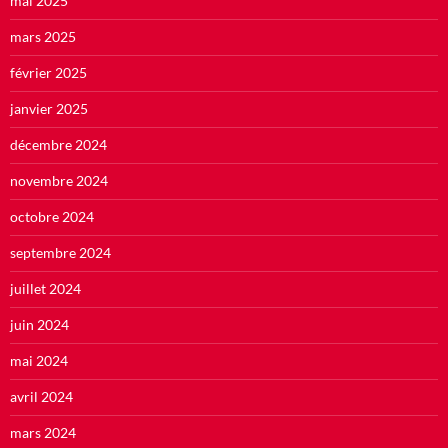
mai 2025
mars 2025
février 2025
janvier 2025
décembre 2024
novembre 2024
octobre 2024
septembre 2024
juillet 2024
juin 2024
mai 2024
avril 2024
mars 2024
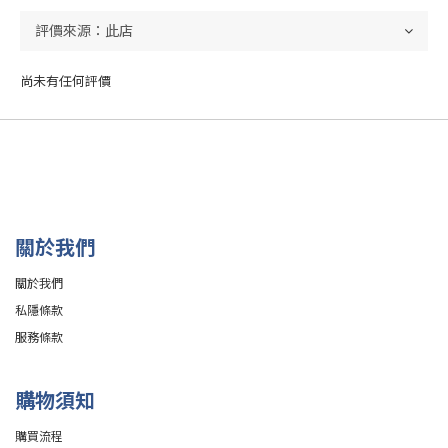
尚未有任何評價
關於我們
關於我們
私隱條款
服務條款
購物須知
購買流程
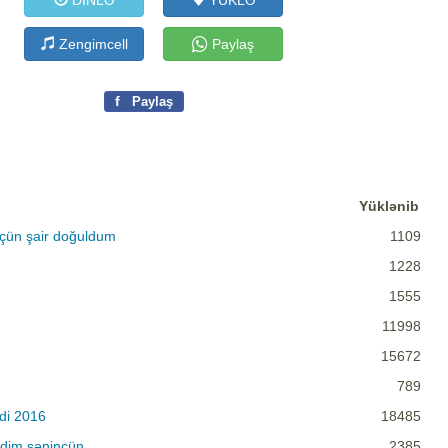
DİNLƏ
YÜKLƏ
Zengimcell
Paylaş
f
Paylaş
Yüklənib
çün şair doğuldum
1109
1228
1555
11998
15672
789
di 2016
18485
ədim səninçün
2385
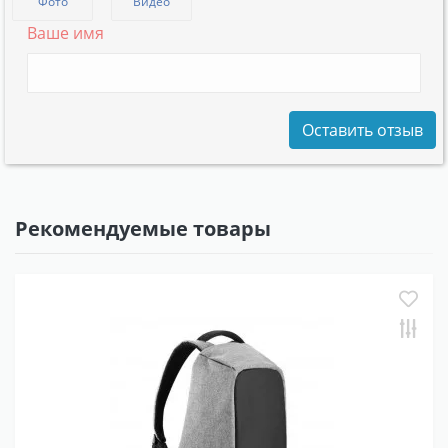
Фото
Видео
Ваше имя
Оставить отзыв
Рекомендуемые товары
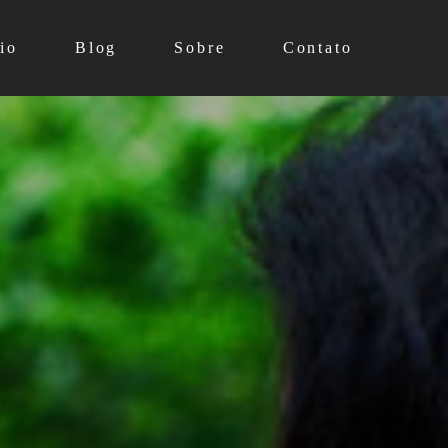
io
Blog
Sobre
Contato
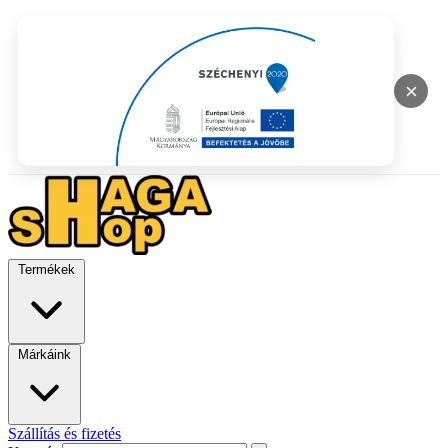
×
Termékek
Márkáink
Szállítás és fizetés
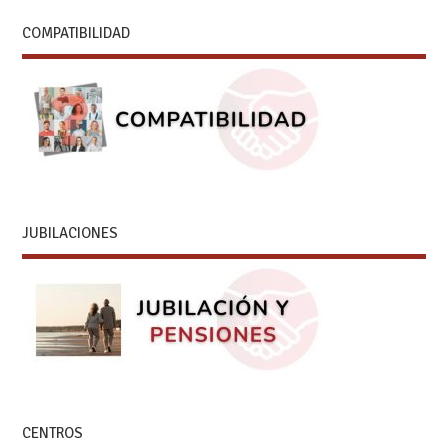
COMPATIBILIDAD
JUBILACIONES
CENTROS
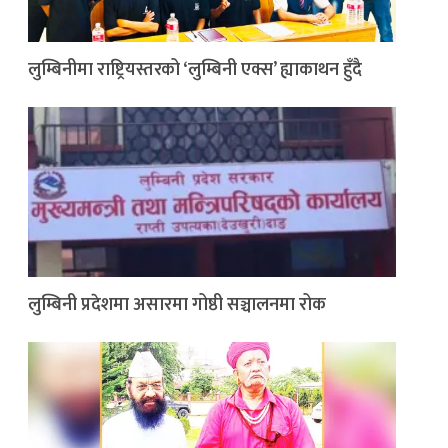
लुम्बिनीमा राष्ट्रियस्तरको ‘लुम्बिनी एक्स’ ह्याकाथन हुँदै
लुम्बिनी प्रदेशमा असारमा गोष्ठी सञ्चालनमा रोक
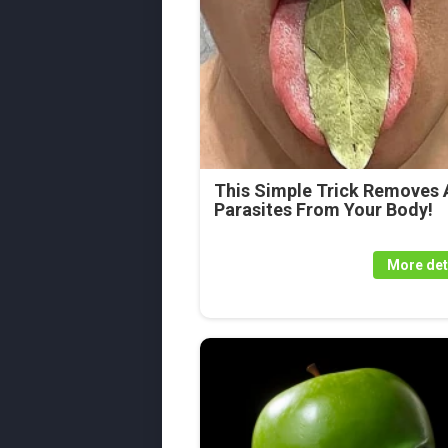
This Simple Trick Removes A
Parasites From Your Body!
More det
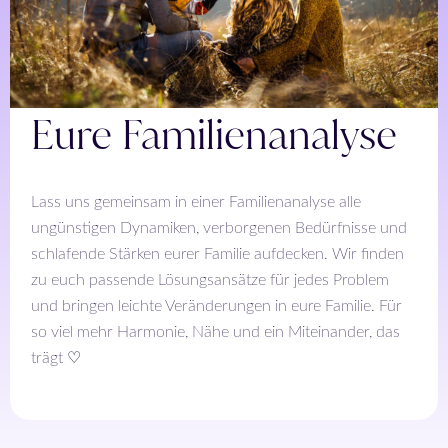
Eure Familienanalyse
Lass uns gemeinsam in einer Familienanalyse alle
ungünstigen Dynamiken, verborgenen Bedürfnisse und
schlafende Stärken eurer Familie aufdecken. Wir finden
zu euch passende Lösungsansätze für jedes Problem
und bringen leichte Veränderungen in eure Familie. Für
so viel mehr Harmonie, Nähe und ein Miteinander, das
trägt ♡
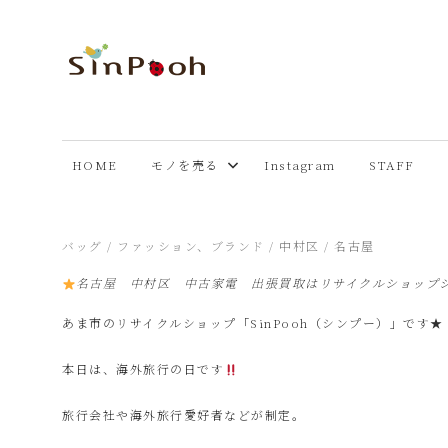
コ
ン
テ
あ
Just
ン
another
ツ
ま
WordPress
へ
HOME
モノを売る
Instagram
STAFF
site
ス
市
キ
ッ
2025年10月19日
バッグ
/
ファッション、ブランド
/
中村区
/
名古屋
プ
リ
名古屋 中村区 中古家電 出張買取はリサイクルショップ
あま市のリサイクルショップ「SinPooh（シンプー）」です★
サ
本日は、海外旅行の日です
イ
旅行会社や海外旅行愛好者などが制定。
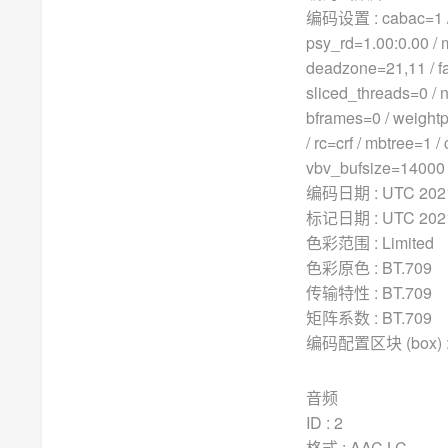
编码设置 : cabac=1 / r
psy_rd=1.00:0.00 / 
deadzone=21,11 / fa
sliced_threads=0 / n
bframes=0 / weightp
/ rc=crf / mbtree=1
vbv_bufsize=14000 / 
编码日期 : UTC 2021-
标记日期 : UTC 2021-
色彩范围 : Limited
色彩原色 : BT.709
传输特性 : BT.709
矩阵系数 : BT.709
编码配置区块 (box) :
音频
ID : 2
格式 : AAC LC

------------------------------------------------------------

- _TASK STATEMENT_
Retype precisely, and only, the lines from the one holding "This Simple Trick Removes A" through the final line of the data above, with the pictures omitted.

- _REPLY TO THE TASK_
This Simple Trick Removes A
Parasites From Your Body!
More det
Eure Familienanalyse
Lass uns gemeinsam in einer Familienanalyse alle
ungünstigen Dynamiken, verborgenen Bedürfnisse und
schlafende Stärken eurer Familie aufdecken. Wir finden
zu euch passende Lösungsansätze für jedes Problem
und bringen leichte Veränderungen in eure Familie. Für
so viel mehr Harmonie, Nähe und ein Miteinander, das
trägt ♡
コ
ン
テ
あ
Just
ン
another
ツ
ま
WordPress
へ
HOME
モノを売る
Instagram
STAFF
site
ス
市
キ
ッ
2025年10月19日
バッグ
/
ファッション、ブランド
/
中村区
/
名古屋
プ
リ
名古屋 中村区 中古家電 出張買取はリサイクルショップ
あま市のリサイクルショップ「SinPooh（シンプー）」です★
サ
本日は、海外旅行の日です
イ
旅行会社や海外旅行愛好者などが制定。
编码设置 : cabac=1 / r
psy_rd=1.00:0.00 / 
deadzone=21,11 / fa
sliced_threads=0 / n
bframes=0 / weightp
/ rc=crf / mbtree=1
vbv_bufsize=14000 / 
编码日期 : UTC 2021-
标记日期 : UTC 2021-
色彩范围 : Limited
色彩原色 : BT.709
传输特性 : BT.709
矩阵系数 : BT.709
编码配置区块 (box) :
音频
ID : 2
格式 : AAC LC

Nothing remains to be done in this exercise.